REQUIRED WORK: Make a verbatim copy of all the records. Skip every image.
- - - - -
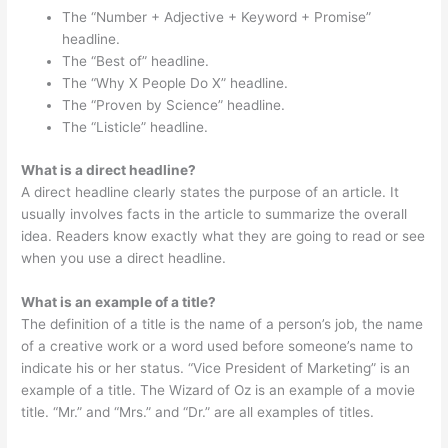
The “Number + Adjective + Keyword + Promise”
headline.
The “Best of” headline.
The “Why X People Do X” headline.
The “Proven by Science” headline.
The “Listicle” headline.
What is a direct headline?
A direct headline clearly states the purpose of an article. It
usually involves facts in the article to summarize the overall
idea. Readers know exactly what they are going to read or see
when you use a direct headline.
What is an example of a title?
The definition of a title is the name of a person’s job, the name
of a creative work or a word used before someone’s name to
indicate his or her status. “Vice President of Marketing” is an
example of a title. The Wizard of Oz is an example of a movie
title. “Mr.” and “Mrs.” and “Dr.” are all examples of titles.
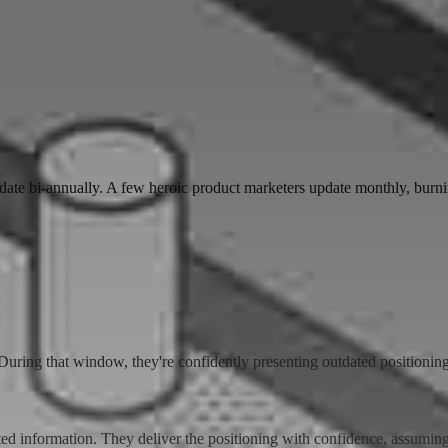
ate bi-annually. A few heroic product marketers update monthly, burni
uring that window, they're confidently presenting outdated positioning
ated information. They deliver the positioning with confidence, assumi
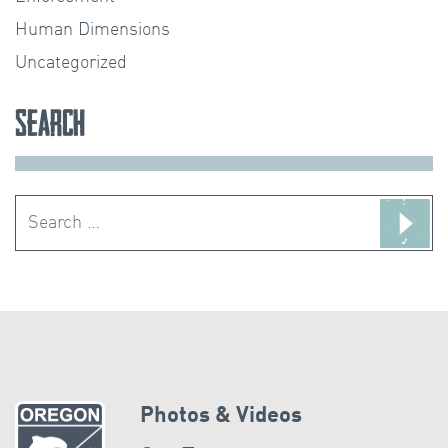
Human Dimensions
Uncategorized
Search
Search
for:
Photos & Videos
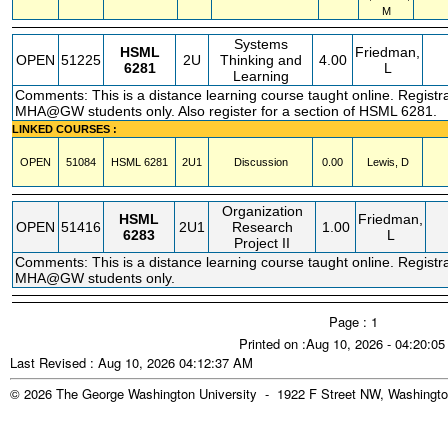
M
Systems
HSML
Friedman,
OPEN
51225
2U
Thinking and
4.00
6281
L
Learning
Comments: This is a distance learning course taught online. Registrat
MHA@GW students only. Also register for a section of HSML 6281.
LINKED COURSES :
OPEN
51084
HSML
6281
2U1
Discussion
0.00
Lewis, D
Organization
HSML
Friedman,
OPEN
51416
2U1
Research
1.00
6283
L
Project II
Comments: This is a distance learning course taught online. Registrat
MHA@GW students only.
Page : 1
Printed on :Aug 10, 2026 - 04:20:0
Last Revised : Aug 10, 2026 04:12:37 AM
© 2026 The George Washington University - 1922 F Street NW, Washingto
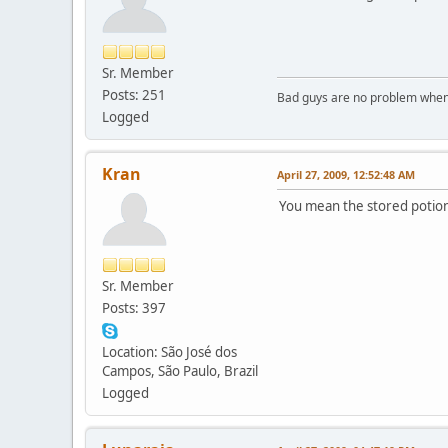
Sr. Member
Posts: 251
Bad guys are no problem when 
Logged
Kran
April 27, 2009, 12:52:48 AM
You mean the stored potion 
Sr. Member
Posts: 397
Location: São José dos
Campos, São Paulo, Brazil
Logged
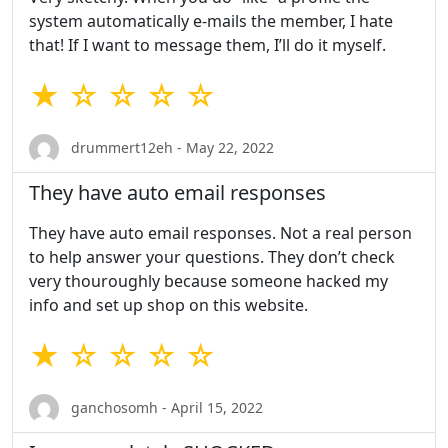
system automatically e-mails the member, I hate
that! If I want to message them, I’ll do it myself.
★ ☆ ☆ ☆ ☆
drummert12eh - May 22, 2022
They have auto email responses
They have auto email responses. Not a real person
to help answer your questions. They don’t check
very thouroughly because someone hacked my
info and set up shop on this website.
★ ☆ ☆ ☆ ☆
ganchosomh - April 15, 2022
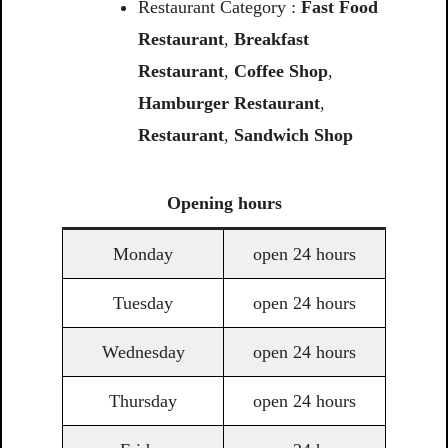
Restaurant Category :
Fast Food
Restaurant
,
Breakfast
Restaurant
,
Coffee Shop
,
Hamburger Restaurant
,
Restaurant
,
Sandwich Shop
Opening
hours
Monday
open 24 hours
Tuesday
open 24 hours
Wednesday
open 24 hours
Thursday
open 24 hours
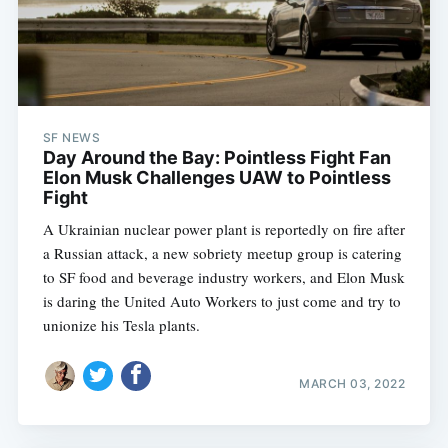
SF NEWS
Day Around the Bay: Pointless Fight Fan
Elon Musk Challenges UAW to Pointless
Fight
A Ukrainian nuclear power plant is reportedly on fire after
a Russian attack, a new sobriety meetup group is catering
to SF food and beverage industry workers, and Elon Musk
is daring the United Auto Workers to just come and try to
unionize his Tesla plants.
MARCH 03, 2022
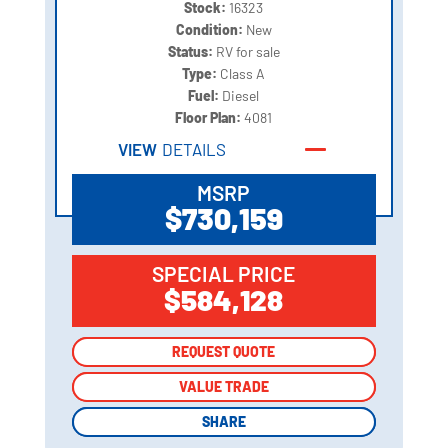
Stock:
16323
Condition:
New
Status:
RV for sale
Type:
Class A
Fuel:
Diesel
Floor Plan:
4081
VIEW
DETAILS
MSRP
$730,159
SPECIAL PRICE
$584,128
REQUEST QUOTE
REQUEST QUOTE
VALUE TRADE
VALUE TRADE
SHARE
SHARE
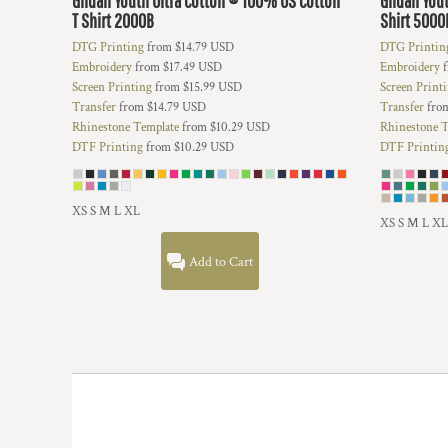
Gildan
Youth Ultra Cotton ® 100% US Cotton
Gildan
You
HTG - Haiti Gourdes
T Shirt
2000B
Shirt
5000
HUF - Hungary Forint
DTG Printing
from
$14.79
USD
DTG Printin
IDR - Indonesia Rupiahs
Embroidery
from
$17.49
USD
Embroidery
f
ILS - Israel New Shekels
Screen Printing
from
$15.99
USD
Screen Print
IMP - Isle of Man Pounds
Transfer
from
$14.79
USD
Transfer
fro
INR - India Rupees
Rhinestone Template
from
$10.29
USD
Rhinestone T
IQD - Iraq Dinars
DTF Printing
from
$10.29
USD
DTF Printin
IRR - Iran Rials
ISK - Iceland Kronur
JEP - Jersey Pounds
XS S M L XL
XS S M L XL
JMD - Jamaica Dollars
JOD - Jordan Dinars
Add to Cart
KES - Kenya Shillings
KGS - Kyrgyzstan Soms
KHR - Cambodia Riels
KMF - Comoros Francs
KPW - North Korea Won
KRW - South Korea Won
KWD - Kuwait Dinars
KYD - Cayman Islands Dollars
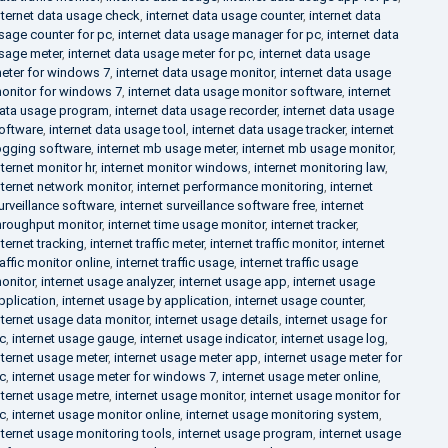
nternet data usage check
,
internet data usage counter
,
internet data
sage counter for pc
,
internet data usage manager for pc
,
internet data
sage meter
,
internet data usage meter for pc
,
internet data usage
eter for windows 7
,
internet data usage monitor
,
internet data usage
onitor for windows 7
,
internet data usage monitor software
,
internet
ata usage program
,
internet data usage recorder
,
internet data usage
oftware
,
internet data usage tool
,
internet data usage tracker
,
internet
ogging software
,
internet mb usage meter
,
internet mb usage monitor
,
nternet monitor hr
,
internet monitor windows
,
internet monitoring law
,
nternet network monitor
,
internet performance monitoring
,
internet
urveillance software
,
internet surveillance software free
,
internet
hroughput monitor
,
internet time usage monitor
,
internet tracker
,
nternet tracking
,
internet traffic meter
,
internet traffic monitor
,
internet
raffic monitor online
,
internet traffic usage
,
internet traffic usage
onitor
,
internet usage analyzer
,
internet usage app
,
internet usage
pplication
,
internet usage by application
,
internet usage counter
,
nternet usage data monitor
,
internet usage details
,
internet usage for
c
,
internet usage gauge
,
internet usage indicator
,
internet usage log
,
nternet usage meter
,
internet usage meter app
,
internet usage meter for
c
,
internet usage meter for windows 7
,
internet usage meter online
,
nternet usage metre
,
internet usage monitor
,
internet usage monitor for
c
,
internet usage monitor online
,
internet usage monitoring system
,
nternet usage monitoring tools
,
internet usage program
,
internet usage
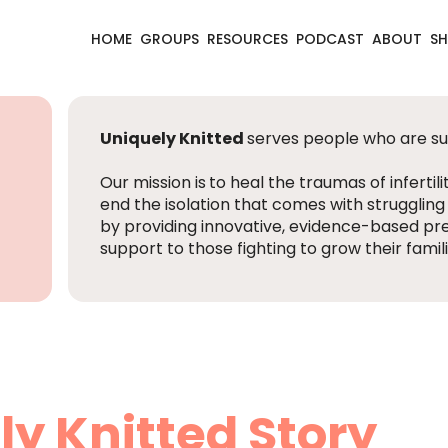
HOME
GROUPS
RESOURCES
PODCAST
ABOUT
S
Uniquely Knitted
serves people who are suff
Our mission is
to heal the traumas of infertili
end the isolation that comes with struggling
by providing innovative, evidence-based pr
support to those fighting to grow their famili
ly Knitted Story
- - - - -
RESPONSE FOR THIS EXERCISE:
The “Number + Adjective + Keyword + Promise”
headline.
The “Best of” headline.
The “Why X People Do X” headline.
The “Proven by Science” headline.
The “Listicle” headline.
What is a direct headline?
A direct headline clearly states the purpose of an article. It
usually involves facts in the article to summarize the overall
idea. Readers know exactly what they are going to read or see
when you use a direct headline.
What is an example of a title?
The definition of a title is the name of a person’s job, the name
of a creative work or a word used before someone’s name to
indicate his or her status. “Vice President of Marketing” is an
example of a title. The Wizard of Oz is an example of a movie
title. “Mr.” and “Mrs.” and “Dr.” are all examples of titles.
ate bi-annually. A few heroic product marketers update monthly, burni
uring that window, they're confidently presenting outdated positioning
ated information. They deliver the positioning with confidence, assumi
Human Dimensions
Uncategorized
Search
Search
for:
Photos & Videos
M
Systems
HSML
Friedman,
OPEN
51225
2U
Thinking and
4.00
6281
L
Learning
Comments: This is a distance learning course taught online. Registrat
MHA@GW students only. Also register for a section of HSML 6281.
LINKED COURSES :
OPEN
51084
HSML
6281
2U1
Discussion
0.00
Lewis, D
Organization
HSML
Friedman,
OPEN
51416
2U1
Research
1.00
6283
L
Project II
Comments: This is a distance learning course taught online. Registrat
MHA@GW students only.
Page : 1
Printed on :Aug 10, 2026 - 04:20:0
Last Revised : Aug 10, 2026 04:12:37 AM
© 2026 The George Washington University - 1922 F Street NW, Washingto
Sr. Member
Posts: 251
Bad guys are no problem when 
Logged
Kran
April 27, 2009, 12:52:48 AM
You mean the stored potion 
Sr. Member
Posts: 397
Location: São José dos
Campos, São Paulo, Brazil
Logged
system automatically e-mails the member, I hate
that! If I want to message them, I’ll do it myself.
★ ☆ ☆ ☆ ☆
drummert12eh - May 22, 2022
They have auto email responses
They have auto email responses. Not a real person
to help answer your questions. They don’t check
very thouroughly because someone hacked my
info and set up shop on this website.
★ ☆ ☆ ☆ ☆
ganchosomh - April 15, 2022
Restaurant Category :
Fast Food
Restaurant
,
Breakfast
Restaurant
,
Coffee Shop
,
Hamburger Restaurant
,
Restaurant
,
Sandwich Shop
Opening
hours
Monday
open 24 hours
Tuesday
open 24 hours
Wednesday
open 24 hours
Thursday
open 24 hours
SF NEWS
Day Around the Bay: Pointless Fight Fan
Elon Musk Challenges UAW to Pointless
Fight
A Ukrainian nuclear power plant is reportedly on fire after
a Russian attack, a new sobriety meetup group is catering
to SF food and beverage industry workers, and Elon Musk
is daring the United Auto Workers to just come and try to
unionize his Tesla plants.
MARCH 03, 2022
Stock:
16323
Condition:
New
Status:
RV for sale
Type:
Class A
Fuel:
Diesel
Floor Plan:
4081
VIEW
DETAILS
MSRP
$730,159
SPECIAL PRICE
$584,128
REQUEST QUOTE
REQUEST QUOTE
VALUE TRADE
VALUE TRADE
SHARE
SHARE
Gildan
Youth Ultra Cotton ® 100% US Cotton
Gildan
You
HTG - Haiti Gourdes
T Shirt
2000B
Shirt
5000
HUF - Hungary Forint
DTG Printing
from
$14.79
USD
DTG Printin
IDR - Indonesia Rupiahs
Embroidery
from
$17.49
USD
Embroidery
f
ILS - Israel New Shekels
Screen Printing
from
$15.99
USD
Screen Print
IMP - Isle of Man Pounds
Transfer
from
$14.79
USD
Transfer
fro
INR - India Rupees
Rhinestone Template
from
$10.29
USD
Rhinestone T
IQD - Iraq Dinars
DTF Printing
from
$10.29
USD
DTF Printin
IRR - Iran Rials
ISK - Iceland Kronur
JEP - Jersey Pounds
XS S M L XL
XS S M L XL
JMD - Jamaica Dollars
JOD - Jordan Dinars
Add to Cart
KES - Kenya Shillings
KGS - Kyrgyzstan Soms
KHR - Cambodia Riels
KMF - Comoros Francs
KPW - North Korea Won
KRW - South Korea Won
KWD - Kuwait Dinars
KYD - Cayman Islands Dollars
nternet data usage check
,
internet data usage counter
,
internet data
sage counter for pc
,
internet data usage manager for pc
,
internet data
sage meter
,
internet data usage meter for pc
,
internet data usage
eter for windows 7
,
internet data usage monitor
,
internet data usage
onitor for windows 7
,
internet data usage monitor software
,
internet
ata usage program
,
internet data usage recorder
,
internet data usage
oftware
,
internet data usage tool
,
internet data usage tracker
,
internet
ogging software
,
internet mb usage meter
,
internet mb usage monitor
,
nternet monitor hr
,
internet monitor windows
,
internet monitoring law
,
nternet network monitor
,
internet performance monitoring
,
internet
urveillance software
,
internet surveillance software free
,
internet
hroughput monitor
,
internet time usage monitor
,
internet tracker
,
nternet tracking
,
internet traffic meter
,
internet traffic monitor
,
internet
raffic monitor online
,
internet traffic usage
,
internet traffic usage
onitor
,
internet usage analyzer
,
internet usage app
,
internet usage
pplication
,
internet usage by application
,
internet usage counter
,
nternet usage data monitor
,
internet usage details
,
internet usage for
c
,
internet usage gauge
,
internet usage indicator
,
internet usage log
,
nternet usage meter
,
internet usage meter app
,
internet usage meter for
c
,
internet usage meter for windows 7
,
internet usage meter online
,
nternet usage metre
,
internet usage monitor
,
internet usage monitor for
c
,
internet usage monitor online
,
internet usage monitoring system
,
nternet usage monitoring tools
,
internet usage program
,
internet usage
HOME
GROUPS
RESOURCES
PODCAST
ABOUT
S
Uniquely Knitted
serves people who are suff
Our mission is
to heal the traumas of infertili
end the isolation that comes with struggling
by providing innovative, evidence-based pr
support to those fighting to grow their famili
ly Knitted Story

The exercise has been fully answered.